Raytheon Taps Ursa Major for 3D Printed Solid Rocket Motors
Ursa Major, a Colorado-based company specializing in leveraging additive manufacturing (AM) for rocket propulsion, announced a successful missile flight test conducted with Raytheon, an RTX company, as part of a US Army contract. For the long-range missile application, Raytheon chose Ursa Major’s solid rocket motor (SRM) AM process, which the latter company first publicly announced in November 2023, following extensive success with developing a modular workflow for liquid rocket engine production.
According to Ursa Major, the next phase of the Raytheon collaboration will entail incorporation of improvements in the underlying manufacturing techniques, towards the end of additional flight tests in 2025. Ursa Major anticipates that qualification of the process will happen by 2026.
The Department of Defense (DoD) has signaled persistently growing demand for 3D printed rocket engines generally, and 3D printed SRMs in particular, owing to the shortages faced by supply chains relying on conventional manufacturing, and the cost-efficiency potential of on-demand production. Ursa Major is one of a handful of startups that have reaped the rewards of this shift in DoD’s approach to procurement.
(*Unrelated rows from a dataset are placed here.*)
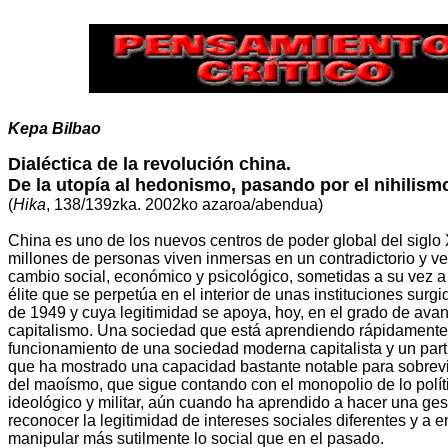
Kepa Bilbao
Dialéctica de la revolución china.
De la utopía al hedonismo, pasando por el nihilism
(
Hika
, 138/139zka. 2002ko azaroa/abendua)
China es uno de los nuevos centros de poder global del siglo 
millones de personas viven inmersas en un contradictorio y ve
cambio social, económico y psicológico, sometidas a su vez a
élite que se perpetúa en el interior de unas instituciones surgi
de 1949 y cuya legitimidad se apoya, hoy, en el grado de avan
capitalismo. Una sociedad que está aprendiendo rápidament
funcionamiento de una sociedad moderna capitalista y un part
que ha mostrado una capacidad bastante notable para sobrevivir
del maoísmo, que sigue contando con el monopolio de lo polít
ideológico y militar, aún cuando ha aprendido a hacer una gest
reconocer la legitimidad de intereses sociales diferentes y a 
manipular más sutilmente lo social que en el pasado.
In a press release, Ursa Major CEO Dan Jablonsky said, “Ursa Major has utilized [AM] to complete motor development, manufacturing, and testing in unprecedented timelines, resulting in nearly 300 static test fires this year. The innovative manufacturing techniques we employ are yielding agile [SRM] solutions with the design flexibility needed to expand the capabilities of the US military. Ursa Major is poised to scale the production of higher-performing [SRMs] at the pace and volume the country requires and at a price the country can afford.”
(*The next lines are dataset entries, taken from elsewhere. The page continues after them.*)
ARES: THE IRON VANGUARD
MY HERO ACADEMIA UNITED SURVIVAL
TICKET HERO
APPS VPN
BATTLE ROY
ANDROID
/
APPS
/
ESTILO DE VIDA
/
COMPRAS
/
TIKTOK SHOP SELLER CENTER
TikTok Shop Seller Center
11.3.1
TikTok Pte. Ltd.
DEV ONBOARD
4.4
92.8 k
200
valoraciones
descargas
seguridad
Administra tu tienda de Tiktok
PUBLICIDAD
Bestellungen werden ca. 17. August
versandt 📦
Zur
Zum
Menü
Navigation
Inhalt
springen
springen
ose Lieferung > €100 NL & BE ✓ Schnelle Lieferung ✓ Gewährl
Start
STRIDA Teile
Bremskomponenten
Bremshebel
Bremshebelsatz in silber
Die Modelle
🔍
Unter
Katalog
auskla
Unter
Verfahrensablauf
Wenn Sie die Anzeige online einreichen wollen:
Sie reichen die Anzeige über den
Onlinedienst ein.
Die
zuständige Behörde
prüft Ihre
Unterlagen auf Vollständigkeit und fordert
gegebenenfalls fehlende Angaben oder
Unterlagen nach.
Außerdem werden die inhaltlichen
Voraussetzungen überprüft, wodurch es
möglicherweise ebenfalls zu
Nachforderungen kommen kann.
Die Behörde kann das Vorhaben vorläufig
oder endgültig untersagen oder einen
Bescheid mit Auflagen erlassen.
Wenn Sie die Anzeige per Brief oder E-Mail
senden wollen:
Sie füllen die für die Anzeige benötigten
President of Land and Air Defense Systems at Raytheon, Tom Laliberty, said, “These long-range [SRMs] will allow the US Army and allies to strike farther and faster than anything our adversaries have in their arsenals. This long-range rocket motor technology fills the essential role of providing affordable precision fires, while increasing range, safety, and magazine depth.”
As I noted earlier this week in a story about US Navy testing of 3D printed bomb casings, AM should be a major winner of any Department of Government Efficiency (DOGE) efforts to reduce waste in the Pentagon budget. Ursa Major is perhaps the company most immediately ready to make the case that AM must be a centerpiece of any realistic strategy to streamline DoD procurement.
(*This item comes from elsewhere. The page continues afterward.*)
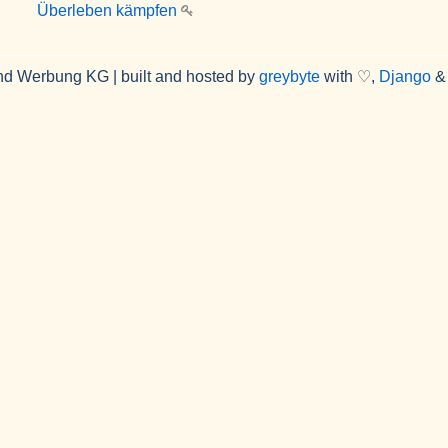
Überleben kämpfen
nd Werbung KG | built and hosted by
greybyte
with ♡,
Django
Among other factors in the company’s favor, Ursa Major is printing rocket motors for all three major branches of the US military, which could be a huge boost to the critical task of standardizing AM activities across the DoD as a whole. Accomplishing that task is a requirement for the success of any serious push to deploy AM at scale as a defense hardware cost-reducer.
A partnership between a major prime like Raytheon and a small newcomer like Ursa Major also sets a crucial precedent for how AM can actually cross the threshold into becoming a more or less permanent part of the defense budget. The more cases we see of this sort of collaboration, the more reason we have to be optimistic about AM’s future as a legitimate tool for production at scale.